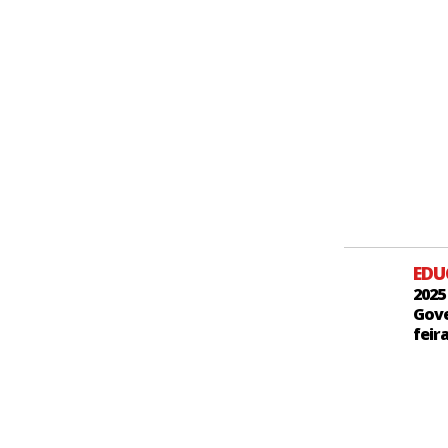
ED
2025
Gove
feir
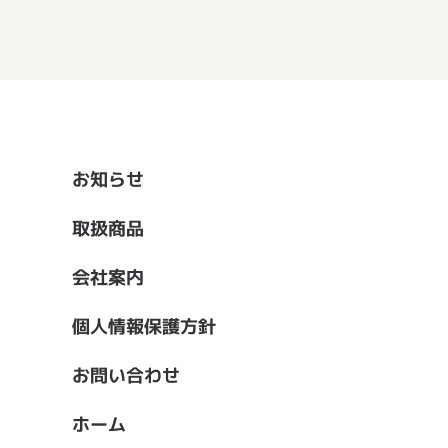
お知らせ
取扱商品
会社案内
個人情報保護方針
お問い合わせ
ホーム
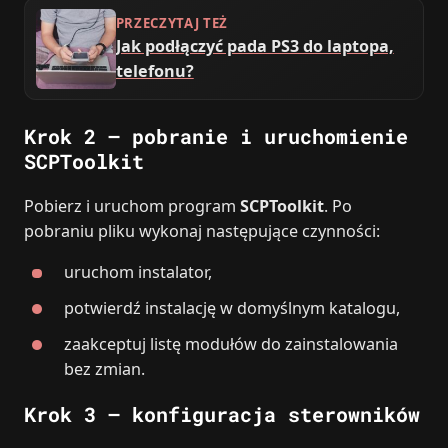
PRZECZYTAJ TEŻ
Jak podłączyć pada PS3 do laptopa,
telefonu?
Krok 2 – pobranie i uruchomienie
SCPToolkit
Pobierz i uruchom program
SCPToolkit
. Po
pobraniu pliku wykonaj następujące czynności:
uruchom instalator,
potwierdź instalację w domyślnym katalogu,
zaakceptuj listę modułów do zainstalowania
bez zmian.
Krok 3 – konfiguracja sterowników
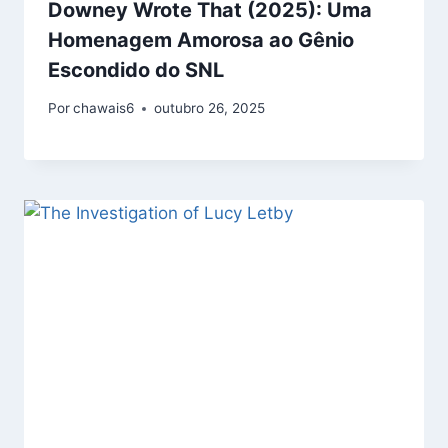
Downey Wrote That (2025): Uma
Homenagem Amorosa ao Gênio
Escondido do SNL
Por
chawais6
outubro 26, 2025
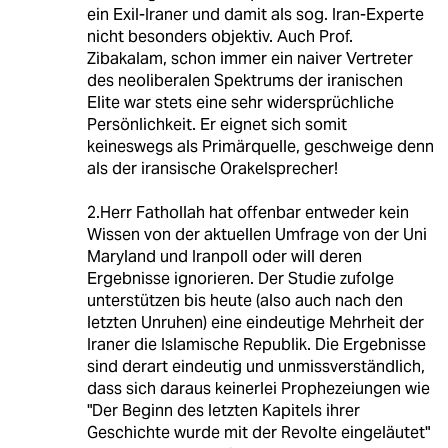
ein Exil-Iraner und damit als sog. Iran-Experte
nicht besonders objektiv. Auch Prof.
Zibakalam, schon immer ein naiver Vertreter
des neoliberalen Spektrums der iranischen
Elite war stets eine sehr widersprüchliche
Persönlichkeit. Er eignet sich somit
keineswegs als Primärquelle, geschweige denn
als der iransische Orakelsprecher!
2.Herr Fathollah hat offenbar entweder kein
Wissen von der aktuellen Umfrage von der Uni
Maryland und Iranpoll oder will deren
Ergebnisse ignorieren. Der Studie zufolge
unterstützen bis heute (also auch nach den
letzten Unruhen) eine eindeutige Mehrheit der
Iraner die Islamische Republik. Die Ergebnisse
sind derart eindeutig und unmissverständlich,
dass sich daraus keinerlei Prophezeiungen wie
"Der Beginn des letzten Kapitels ihrer
Geschichte wurde mit der Revolte eingeläutet"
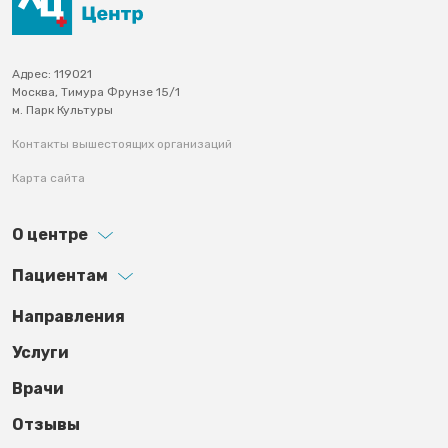
Адрес: 119021
Москва, Тимура Фрунзе 15/1
м. Парк Культуры
Контакты вышестоящих организаций
Карта сайта
О центре
Пациентам
Footer third
Направления
Услуги
Врачи
Отзывы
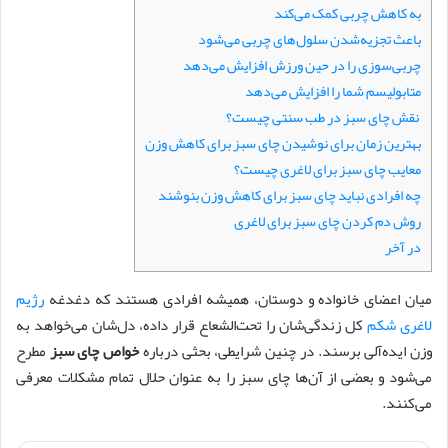
به کاهش چربی کمک می‌کند
باعث تجزیه‌‌شدن سلول‌های چربی می‌شود
چربی‌سوزی را در حین ورزش افزایش می‌دهد
متابولیسم شما را افزایش می‌دهد
نقش چای سبز در طب سنتی چیست؟
بهترین زمان برای نوشیدن چای سبز برای کاهش وزن
معایب چای سبز برای لاغری چیست؟
چه افرادی نباید چای سبز برای کاهش وزن بنوشند
روش دم کردن چای سبز برای لاغری
در آخر
میان اعضای خانواده و دوستان، همیشه افرادی هستند که دغدغه
رژیم
لاغری شکم
کل زندگی‌شان را تحت‌الشعاع قرار داده، دل‌شان می‌خواهد به
وزن ایده‌آلی برسند. در چنین شرایطی، بحثی درباره
خواص چای سبز
مطرح
می‌شود و بعضی از آن‌ها چای سبز را به عنوان حلال تمام مشکلات معرفی
می‌کنند.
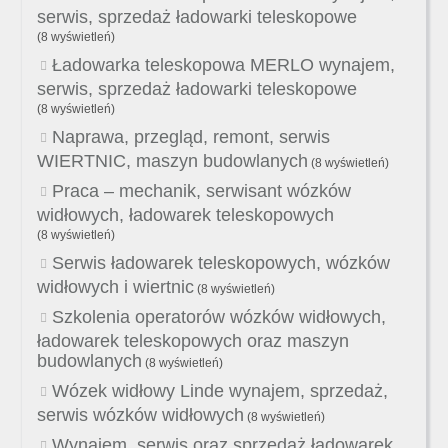
serwis, sprzedaż ładowarki teleskopowe
(8 wyświetleń)
Ładowarka teleskopowa MERLO wynajem,
serwis, sprzedaż ładowarki teleskopowe
(8 wyświetleń)
Naprawa, przegląd, remont, serwis
WIERTNIC, maszyn budowlanych
(8 wyświetleń)
Praca – mechanik, serwisant wózków
widłowych, ładowarek teleskopowych
(8 wyświetleń)
Serwis ładowarek teleskopowych, wózków
widłowych i wiertnic
(8 wyświetleń)
Szkolenia operatorów wózków widłowych,
ładowarek teleskopowych oraz maszyn
budowlanych
(8 wyświetleń)
Wózek widłowy Linde wynajem, sprzedaż,
serwis wózków widłowych
(8 wyświetleń)
Wynajem, serwis oraz sprzedaż ładowarek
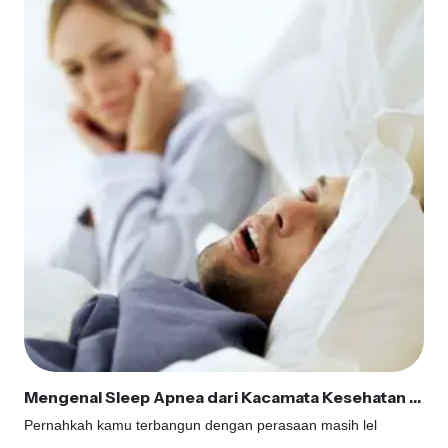
Mengenal Sleep Apnea dari Kacamata Kesehatan Gigi
Pernahkah kamu terbangun dengan perasaan masih lel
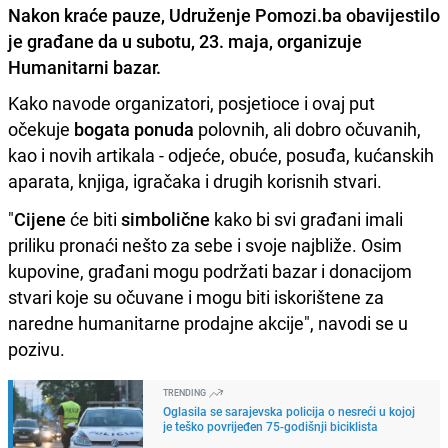
Nakon kraće pauze, Udruženje Pomozi.ba obavijestilo
je građane da u subotu, 23. maja, organizuje
Humanitarni bazar.
Kako navode organizatori, posjetioce i ovaj put
očekuje
bogata ponuda
polovnih, ali dobro očuvanih,
kao i novih artikala - odjeće, obuće, posuđa, kućanskih
aparata, knjiga, igračaka i drugih korisnih stvari.
"
Cijene
će biti
simbolične
kako bi svi građani imali
priliku pronaći nešto za sebe i svoje najbliže. Osim
kupovine, građani mogu podržati bazar i donacijom
stvari koje su očuvane i mogu biti iskorištene za
naredne humanitarne prodajne akcije", navodi se u
pozivu.
TRENDING
Oglasila se sarajevska policija o nesreći u kojoj
je teško povrijeđen 75-godišnji biciklista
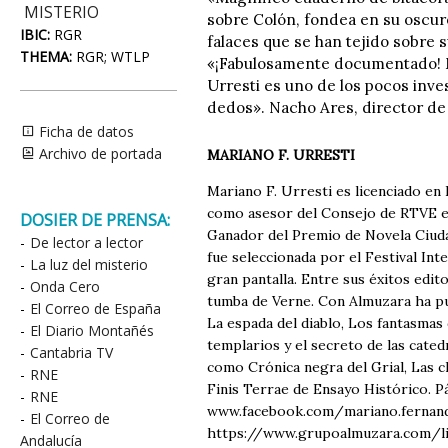
MISTERIO
sobre Colón, fondea en su oscur
IBIC:
RGR
falaces que se han tejido sobre s
THEMA:
RGR; WTLP
«¡Fabulosamente documentado! Má
Urresti es uno de los pocos inve
dedos». Nacho Ares, director de
Ficha de datos
Archivo de portada
MARIANO F. URRESTI
Mariano F. Urresti es licenciado en 
como asesor del Consejo de RTVE en C
DOSIER DE PRENSA:
Ganador del Premio de Novela Ciuda
-
De lector a lector
fue seleccionada por el Festival Int
-
La luz del misterio
gran pantalla. Entre sus éxitos edit
-
Onda Cero
tumba de Verne. Con Almuzara ha pu
-
El Correo de España
La espada del diablo, Los fantasma
-
El Diario Montañés
templarios y el secreto de las cated
-
Cantabria TV
como Crónica negra del Grial, Las c
-
RNE
Finis Terrae de Ensayo Histórico. 
-
RNE
www.facebook.com/mariano.fernand
-
El Correo de
https://www.grupoalmuzara.com/l
Andalucía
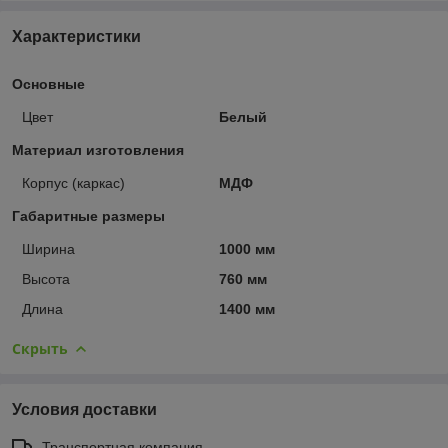
Характеристики
Основные
Цвет
Белый
Материал изготовления
Корпус (каркас)
МДФ
Габаритные размеры
Ширина
1000 мм
Высота
760 мм
Длина
1400 мм
Скрыть
Условия доставки
Транспортная компания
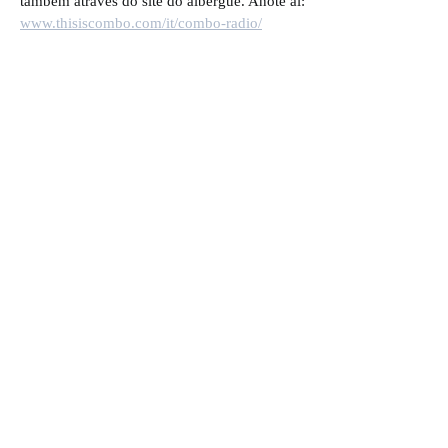
também através do site do albergue. Anote aí:
www.thisiscombo.com/it/combo-radio/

Task goal -> Quote everything in the listing above exactly; pictures are the only thing to omit.

Solution to the exercise ->
ED
2025
Gove
feir
お知らせ
取扱商品
会社案内
個人情報保護方針
お問い合わせ
ホーム
PRZECZYTAJ TEŻ
Jak podłączyć pada PS3 do laptopa,
telefonu?
Krok 2 – pobranie i uruchomienie
SCPToolkit
Pobierz i uruchom program
SCPToolkit
. Po
pobraniu pliku wykonaj następujące czynności:
uruchom instalator,
potwierdź instalację w domyślnym katalogu,
zaakceptuj listę modułów do zainstalowania
bez zmian.
Krok 3 – konfiguracja sterowników
Downey Wrote That (2025): Uma
Homenagem Amorosa ao Gênio
Escondido do SNL
Por
chawais6
outubro 26, 2025
ein Exil-Iraner und damit als sog. Iran-Experte
nicht besonders objektiv. Auch Prof.
Zibakalam, schon immer ein naiver Vertreter
des neoliberalen Spektrums der iranischen
Elite war stets eine sehr widersprüchliche
Persönlichkeit. Er eignet sich somit
keineswegs als Primärquelle, geschweige denn
als der iransische Orakelsprecher!
2.Herr Fathollah hat offenbar entweder kein
Wissen von der aktuellen Umfrage von der Uni
Maryland und Iranpoll oder will deren
Ergebnisse ignorieren. Der Studie zufolge
unterstützen bis heute (also auch nach den
letzten Unruhen) eine eindeutige Mehrheit der
Iraner die Islamische Republik. Die Ergebnisse
sind derart eindeutig und unmissverständlich,
dass sich daraus keinerlei Prophezeiungen wie
"Der Beginn des letzten Kapitels ihrer
Geschichte wurde mit der Revolte eingeläutet"
Адрес: 119021
Москва, Тимура Фрунзе 15/1
м. Парк Культуры
Контакты вышестоящих организаций
Карта сайта
О центре
Пациентам
Footer third
Направления
Услуги
Врачи
Отзывы
به کاهش چربی کمک می‌کند
باعث تجزیه‌‌شدن سلول‌های چربی می‌شود
چربی‌سوزی را در حین ورزش افزایش می‌دهد
متابولیسم شما را افزایش می‌دهد
نقش چای سبز در طب سنتی چیست؟
بهترین زمان برای نوشیدن چای سبز برای کاهش وزن
معایب چای سبز برای لاغری چیست؟
چه افرادی نباید چای سبز برای کاهش وزن بنوشند
روش دم کردن چای سبز برای لاغری
در آخر
میان اعضای خانواده و دوستان، همیشه افرادی هستند که دغدغه
رژیم
لاغری شکم
کل زندگی‌شان را تحت‌الشعاع قرار داده، دل‌شان می‌خواهد به
وزن ایده‌آلی برسند. در چنین شرایطی، بحثی درباره
خواص چای سبز
مطرح
می‌شود و بعضی از آن‌ها چای سبز را به عنوان حلال تمام مشکلات معرفی
می‌کنند.
serwis, sprzedaż ładowarki teleskopowe
(8 wyświetleń)
Ładowarka teleskopowa MERLO wynajem,
serwis, sprzedaż ładowarki teleskopowe
(8 wyświetleń)
Naprawa, przegląd, remont, serwis
WIERTNIC, maszyn budowlanych
(8 wyświetleń)
Praca – mechanik, serwisant wózków
widłowych, ładowarek teleskopowych
(8 wyświetleń)
Serwis ładowarek teleskopowych, wózków
widłowych i wiertnic
(8 wyświetleń)
Szkolenia operatorów wózków widłowych,
ładowarek teleskopowych oraz maszyn
budowlanych
(8 wyświetleń)
Wózek widłowy Linde wynajem, sprzedaż,
serwis wózków widłowych
(8 wyświetleń)
Wynajem, serwis oraz sprzedaż ładowarek
Mengenal Sleep Apnea dari Kacamata Kesehatan Gigi
Pernahkah kamu terbangun dengan perasaan masih lel
Nakon kraće pauze, Udruženje Pomozi.ba obavijestilo
je građane da u subotu, 23. maja, organizuje
Humanitarni bazar.
Kako navode organizatori, posjetioce i ovaj put
očekuje
bogata ponuda
polovnih, ali dobro očuvanih,
kao i novih artikala - odjeće, obuće, posuđa, kućanskih
aparata, knjiga, igračaka i drugih korisnih stvari.
"
Cijene
će biti
simbolične
kako bi svi građani imali
priliku pronaći nešto za sebe i svoje najbliže. Osim
kupovine, građani mogu podržati bazar i donacijom
stvari koje su očuvane i mogu biti iskorištene za
naredne humanitarne prodajne akcije", navodi se u
pozivu.
TRENDING
Oglasila se sarajevska policija o nesreći u kojoj
je teško povrijeđen 75-godišnji biciklista
MISTERIO
sobre Colón, fondea en su oscur
IBIC:
RGR
falaces que se han tejido sobre s
THEMA:
RGR; WTLP
«¡Fabulosamente documentado! Má
Urresti es uno de los pocos inve
dedos». Nacho Ares, director de
Ficha de datos
Archivo de portada
MARIANO F. URRESTI
Mariano F. Urresti es licenciado en 
como asesor del Consejo de RTVE en C
DOSIER DE PRENSA:
Ganador del Premio de Novela Ciuda
-
De lector a lector
fue seleccionada por el Festival Int
-
La luz del misterio
gran pantalla. Entre sus éxitos edit
-
Onda Cero
tumba de Verne. Con Almuzara ha pu
-
El Correo de España
La espada del diablo, Los fantasma
-
El Diario Montañés
templarios y el secreto de las cated
-
Cantabria TV
como Crónica negra del Grial, Las c
-
RNE
Finis Terrae de Ensayo Histórico. 
-
RNE
www.facebook.com/mariano.fernand
-
El Correo de
https://www.grupoalmuzara.com/l
Andalucía
Характеристики
Основные
Цвет
Белый
Материал изготовления
Корпус (каркас)
МДФ
Габаритные размеры
Ширина
1000 мм
Высота
760 мм
Длина
1400 мм
Скрыть
Условия доставки
Транспортная компания
também através do site do albergue. Anote aí:
www.thisiscombo.com/it/combo-radio/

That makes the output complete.